The task ->
Starting from the first line below, count every line holding the word "Office", then state the total alone.

○ ○ ○ ○ ○ ○ ○

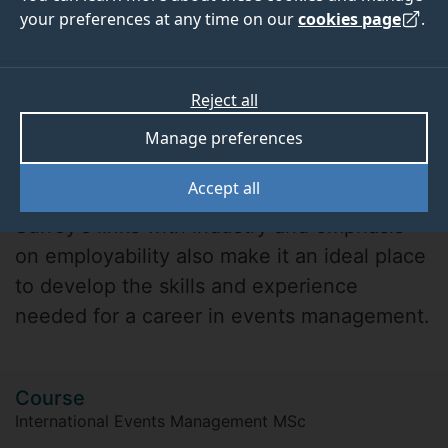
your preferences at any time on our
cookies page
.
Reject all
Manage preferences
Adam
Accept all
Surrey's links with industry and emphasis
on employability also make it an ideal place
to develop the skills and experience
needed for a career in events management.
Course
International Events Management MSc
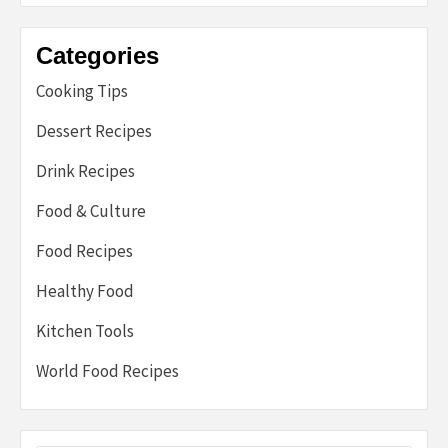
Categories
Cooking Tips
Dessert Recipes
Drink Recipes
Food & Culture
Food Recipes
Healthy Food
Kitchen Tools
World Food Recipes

○ ○ ○ ○ ○ ○ ○

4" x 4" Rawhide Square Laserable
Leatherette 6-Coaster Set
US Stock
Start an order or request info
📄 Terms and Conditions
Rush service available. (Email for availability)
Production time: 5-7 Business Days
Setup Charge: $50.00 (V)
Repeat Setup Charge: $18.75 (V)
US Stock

○ ○ ○ ○ ○ ○ ○

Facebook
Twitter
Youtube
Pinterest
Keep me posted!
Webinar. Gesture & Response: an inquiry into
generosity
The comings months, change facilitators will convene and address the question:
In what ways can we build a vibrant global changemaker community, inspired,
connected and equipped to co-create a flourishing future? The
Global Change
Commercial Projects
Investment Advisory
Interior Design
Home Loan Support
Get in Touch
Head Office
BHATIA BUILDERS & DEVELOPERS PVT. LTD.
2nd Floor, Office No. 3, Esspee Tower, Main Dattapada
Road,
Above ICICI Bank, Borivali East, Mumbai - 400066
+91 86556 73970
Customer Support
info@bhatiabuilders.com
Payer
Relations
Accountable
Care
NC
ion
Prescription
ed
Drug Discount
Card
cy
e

○ ○ ○ ○ ○ ○ ○

Expected answer ->
2